末期がんからの生還者たち

前立腺がん・大腸がん<4>同室患者のすすり泣きに「負けてはいけない!」と

吉田博行さん
吉田博行さん(C)日刊ゲンダイ

 独立行政法人国立病院機構「東京医療センター」(東京・目黒区)で、10時間以上に及ぶ「大腸がん(直腸)、ステージ3a」の手術を受けた吉田博行さん(当時63歳、東京・世田谷区在住)。その半年後の2015年10月に「腹膜播種」(肝臓など臓器を覆っている半透明の膜に種をまいたように散らばった細胞がん)が見つかった。

 胸にCVポート(皮下埋め込み型ポート=中心静脈カテーテル)を作り、抗がん剤治療(アバスチン)をスタートさせる。

「それから4カ月ほどたった翌年(16年)の2月になって、急に左足が腫れてきました。それも太い丸太のように膨れて驚いたのです」

 急いで精密検査を受診すると、「左下肢静脈血栓症」と診断された。抗がん剤による副作用で足に血栓ができていた。

「でも、医師からは『血栓が足の付け根にとどまってよかったですね』と言われました。10日間、入院加療しました」

 このときすでに血栓のひとつが肺に飛んでいた。4カ月ほどすると、風邪をひいたわけでもないのに重い咳が出てきた。38度の高熱も続く。再び精密検査を受けると、今度は「薬剤性間質性肺炎症」と診断された。肺炎は気管支などに起こるが、間質性肺炎は肺胞と毛細血管を取り巻く間質による組織に生じる病態だ。

 吉田さんは診察室からICU(集中治療室)に搬送される途中、担当医から「いずれ、気道を確保するために喉を切開することになります。3カ月ぐらい話せませんから、今のうちに奥さんとよく話しておいてください」と告げられた。

 ICUで一晩中マスクを装着して安静にしていると、カーテン越しにすすり泣くような女性の声が漏れてきた。

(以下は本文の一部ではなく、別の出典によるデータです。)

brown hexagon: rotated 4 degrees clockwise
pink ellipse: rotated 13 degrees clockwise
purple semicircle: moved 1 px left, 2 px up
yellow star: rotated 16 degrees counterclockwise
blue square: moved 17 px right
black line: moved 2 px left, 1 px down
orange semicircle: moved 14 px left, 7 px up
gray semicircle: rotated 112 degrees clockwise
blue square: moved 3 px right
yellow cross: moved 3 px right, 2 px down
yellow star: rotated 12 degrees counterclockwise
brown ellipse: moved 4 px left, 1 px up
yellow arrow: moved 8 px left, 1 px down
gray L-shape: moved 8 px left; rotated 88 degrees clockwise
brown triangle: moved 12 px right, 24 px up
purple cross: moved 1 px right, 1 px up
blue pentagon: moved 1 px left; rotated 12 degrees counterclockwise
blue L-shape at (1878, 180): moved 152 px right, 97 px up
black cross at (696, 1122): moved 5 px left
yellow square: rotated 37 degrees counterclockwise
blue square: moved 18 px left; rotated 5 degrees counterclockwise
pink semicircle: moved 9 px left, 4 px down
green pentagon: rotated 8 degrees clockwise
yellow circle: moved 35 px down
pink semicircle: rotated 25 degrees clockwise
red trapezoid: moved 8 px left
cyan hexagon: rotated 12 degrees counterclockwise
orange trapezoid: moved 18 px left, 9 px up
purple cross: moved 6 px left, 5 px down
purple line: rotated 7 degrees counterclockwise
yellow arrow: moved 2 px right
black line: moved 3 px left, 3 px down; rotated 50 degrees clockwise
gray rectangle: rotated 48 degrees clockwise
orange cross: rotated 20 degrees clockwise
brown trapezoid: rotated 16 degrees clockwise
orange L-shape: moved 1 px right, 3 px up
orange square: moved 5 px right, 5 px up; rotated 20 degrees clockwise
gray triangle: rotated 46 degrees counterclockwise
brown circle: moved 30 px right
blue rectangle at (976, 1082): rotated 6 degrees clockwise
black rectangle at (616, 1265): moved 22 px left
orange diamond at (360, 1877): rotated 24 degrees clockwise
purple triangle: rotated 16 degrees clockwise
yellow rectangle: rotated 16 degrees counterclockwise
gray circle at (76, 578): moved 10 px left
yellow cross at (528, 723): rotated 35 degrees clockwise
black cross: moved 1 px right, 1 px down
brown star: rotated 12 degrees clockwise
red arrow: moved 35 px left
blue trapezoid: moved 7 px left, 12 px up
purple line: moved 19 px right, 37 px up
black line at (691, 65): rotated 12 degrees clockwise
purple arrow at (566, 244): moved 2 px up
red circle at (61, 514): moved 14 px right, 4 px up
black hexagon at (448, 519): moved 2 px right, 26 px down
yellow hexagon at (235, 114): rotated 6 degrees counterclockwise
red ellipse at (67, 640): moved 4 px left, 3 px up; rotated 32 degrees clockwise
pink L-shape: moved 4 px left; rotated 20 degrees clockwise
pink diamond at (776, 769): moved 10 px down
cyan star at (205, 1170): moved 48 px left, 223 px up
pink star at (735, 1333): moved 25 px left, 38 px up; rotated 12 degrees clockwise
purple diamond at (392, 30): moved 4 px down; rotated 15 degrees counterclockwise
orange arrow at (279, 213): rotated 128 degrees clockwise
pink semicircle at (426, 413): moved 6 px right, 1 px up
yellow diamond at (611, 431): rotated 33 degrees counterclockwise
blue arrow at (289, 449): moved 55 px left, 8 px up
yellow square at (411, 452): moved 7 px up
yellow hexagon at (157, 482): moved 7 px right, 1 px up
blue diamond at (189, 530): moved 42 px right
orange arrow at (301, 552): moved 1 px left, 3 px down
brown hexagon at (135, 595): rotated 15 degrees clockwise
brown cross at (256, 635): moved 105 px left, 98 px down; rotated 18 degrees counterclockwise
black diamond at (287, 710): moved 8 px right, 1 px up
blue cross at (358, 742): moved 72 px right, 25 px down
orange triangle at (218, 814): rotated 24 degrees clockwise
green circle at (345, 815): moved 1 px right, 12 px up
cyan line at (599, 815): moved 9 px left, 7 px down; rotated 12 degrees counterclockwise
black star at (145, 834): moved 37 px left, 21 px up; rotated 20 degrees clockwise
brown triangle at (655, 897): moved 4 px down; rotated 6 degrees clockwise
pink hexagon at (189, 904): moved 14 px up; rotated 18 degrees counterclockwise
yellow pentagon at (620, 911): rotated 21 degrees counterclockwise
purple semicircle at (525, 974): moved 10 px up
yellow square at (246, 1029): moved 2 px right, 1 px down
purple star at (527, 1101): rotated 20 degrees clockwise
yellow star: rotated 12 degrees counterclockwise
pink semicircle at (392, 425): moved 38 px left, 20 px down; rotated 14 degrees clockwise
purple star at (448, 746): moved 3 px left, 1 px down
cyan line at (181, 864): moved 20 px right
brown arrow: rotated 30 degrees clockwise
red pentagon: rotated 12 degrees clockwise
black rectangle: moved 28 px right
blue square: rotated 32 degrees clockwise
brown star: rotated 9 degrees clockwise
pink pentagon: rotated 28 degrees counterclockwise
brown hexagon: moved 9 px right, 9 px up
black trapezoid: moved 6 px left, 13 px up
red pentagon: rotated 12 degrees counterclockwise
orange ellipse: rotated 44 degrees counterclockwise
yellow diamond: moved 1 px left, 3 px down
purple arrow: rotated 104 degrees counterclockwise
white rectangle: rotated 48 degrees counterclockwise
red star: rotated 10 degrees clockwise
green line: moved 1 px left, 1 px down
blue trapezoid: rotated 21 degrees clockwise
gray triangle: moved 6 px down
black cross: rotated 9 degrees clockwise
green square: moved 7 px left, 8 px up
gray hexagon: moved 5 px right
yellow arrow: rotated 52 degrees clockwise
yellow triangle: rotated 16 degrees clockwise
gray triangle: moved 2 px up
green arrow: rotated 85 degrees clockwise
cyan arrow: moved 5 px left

「重症患者の奥さんか娘さんでしょうか。いつまでも泣き続けている声を聞きながら、なぜか私は『病なんかに負けてはいけない!』と思ったのです」

 入院は32日間に及んだ。幸いにも、気管支を切開せずにマスクを介して換気を行う「NPPV」(非侵襲的陽圧換気療法)が行われ、吉田さんは救われた。

 7年前に「前立腺がん」の告知を受けて以来、吉田さんは「大腸がん」や副作用に付随する3つの大病とも闘ってきた。現在も毎日、10種類以上の医薬品を服用している。同僚や友人たちからは「吉田さんは強い!」とよく言われるが、返事はいつも決まっている。